A strict reading of the efficacy records of the two anti-CD20 antibodies when they went head-to-head suggests that obinutuzumab (Gazyva) edged out rituximab (Rituxan), but a broader view leaves the door open for rituximab as a still viable option depending on a patient’s status and priorities, experts said at the conference held by Imedex.

For the roughly 80% of patients with follicular lymphoma (indolent non-Hodgkin lymphoma) who die with their disease rather than from it, management needs to focus on quality of life issues as much as on efficacy, said John P. Leonard, M.D., professor of medicine at Weill Cornell Medicine, New York.

While conceding that quality of life correlates with progression-free survival (PFS), he stressed that it also correlates with treatment toxicities, treatment duration, and disease-related side effects.

Trial results have indicated that patients with newly diagnosed follicular lymphoma are reasonably treated with rituximab alone, or with rituximab plus bendamustine, without need for maintenance therapy, Dr. Leonard said.

In contrast, GALLIUM, a phase III trial that compared rituximab against obinutuzumab, used a maintenance phase of monotherapy with each of these two drugs following an induction phase when each of the drugs was combined with chemotherapy.

“If you use this approach [tested in GALLIUM] you need to use maintenance therapy,” and it was in GALLIUM that the most dramatic efficacy advantage for obinutuzumab over rituximab appeared, in the form of longer PFS although, so far, without demonstrated advantage in overall survival.
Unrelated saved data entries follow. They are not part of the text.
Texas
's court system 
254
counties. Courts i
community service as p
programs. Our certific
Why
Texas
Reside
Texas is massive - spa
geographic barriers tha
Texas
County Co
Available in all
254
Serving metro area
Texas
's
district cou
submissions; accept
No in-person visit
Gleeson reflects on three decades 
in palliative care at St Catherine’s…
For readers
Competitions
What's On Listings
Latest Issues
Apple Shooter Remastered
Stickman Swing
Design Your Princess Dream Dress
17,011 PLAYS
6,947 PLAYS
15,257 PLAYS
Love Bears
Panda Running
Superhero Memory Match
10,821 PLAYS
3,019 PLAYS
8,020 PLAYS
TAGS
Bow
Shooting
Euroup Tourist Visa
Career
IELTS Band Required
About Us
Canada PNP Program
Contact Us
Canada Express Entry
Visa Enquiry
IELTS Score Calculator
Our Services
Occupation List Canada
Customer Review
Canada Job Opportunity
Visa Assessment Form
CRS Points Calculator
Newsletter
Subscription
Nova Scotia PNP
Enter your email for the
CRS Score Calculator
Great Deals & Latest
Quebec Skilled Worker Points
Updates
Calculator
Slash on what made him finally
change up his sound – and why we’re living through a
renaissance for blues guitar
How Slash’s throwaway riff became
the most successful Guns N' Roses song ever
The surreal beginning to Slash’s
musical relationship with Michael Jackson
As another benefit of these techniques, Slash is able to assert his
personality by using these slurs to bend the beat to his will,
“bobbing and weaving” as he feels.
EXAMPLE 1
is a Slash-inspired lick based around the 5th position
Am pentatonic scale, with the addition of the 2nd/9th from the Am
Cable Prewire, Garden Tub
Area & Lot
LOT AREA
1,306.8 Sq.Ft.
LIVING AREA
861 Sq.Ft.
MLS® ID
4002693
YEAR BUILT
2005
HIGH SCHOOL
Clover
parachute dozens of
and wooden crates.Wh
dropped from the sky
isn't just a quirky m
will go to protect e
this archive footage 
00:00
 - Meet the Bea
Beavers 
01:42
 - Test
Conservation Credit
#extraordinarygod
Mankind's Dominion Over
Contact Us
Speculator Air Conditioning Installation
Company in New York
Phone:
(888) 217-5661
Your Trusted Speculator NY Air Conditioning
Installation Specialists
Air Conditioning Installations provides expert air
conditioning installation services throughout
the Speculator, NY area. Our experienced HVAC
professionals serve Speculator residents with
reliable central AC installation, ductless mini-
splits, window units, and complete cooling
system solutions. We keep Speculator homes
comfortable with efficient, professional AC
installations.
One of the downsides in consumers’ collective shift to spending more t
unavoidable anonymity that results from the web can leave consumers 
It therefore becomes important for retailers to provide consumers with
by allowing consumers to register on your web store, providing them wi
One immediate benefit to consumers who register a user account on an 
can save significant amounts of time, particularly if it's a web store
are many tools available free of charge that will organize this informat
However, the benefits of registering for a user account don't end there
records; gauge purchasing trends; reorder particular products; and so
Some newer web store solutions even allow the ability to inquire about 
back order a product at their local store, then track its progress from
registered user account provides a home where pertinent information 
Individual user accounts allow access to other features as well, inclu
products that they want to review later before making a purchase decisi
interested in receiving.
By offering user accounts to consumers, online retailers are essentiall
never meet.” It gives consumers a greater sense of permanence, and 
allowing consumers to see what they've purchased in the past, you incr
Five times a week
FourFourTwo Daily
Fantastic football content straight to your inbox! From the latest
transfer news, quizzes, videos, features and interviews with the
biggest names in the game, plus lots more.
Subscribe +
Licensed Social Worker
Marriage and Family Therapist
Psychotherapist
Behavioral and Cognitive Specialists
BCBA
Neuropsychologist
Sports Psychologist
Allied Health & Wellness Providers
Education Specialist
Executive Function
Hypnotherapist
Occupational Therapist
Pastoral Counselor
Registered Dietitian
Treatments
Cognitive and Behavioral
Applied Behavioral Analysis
The GALLIUM results, reported in December 2016 at the American Society of Hematology meeting, showed a 3-year PFS rate of 80% among patients treated with obinutuzumab and 73% among those treated with rituximab, a hazard ratio of 0.66 in favor of obinutuzumab that was statistically significant (= .001) for the study’s primary endpoint (Blood. 2016 Dec 4;abstract 6).

“If you follow this study, you commit the patient to maintenance. We need to talk with patients about the pros and cons of maintenance, the pros and cons of chemotherapy, and the pros and cons of single agent therapy” with one of these anti-CD20 antibodies, Dr. Leonard said. “Right now, I think it’s unclear which antibody is best,” he concluded.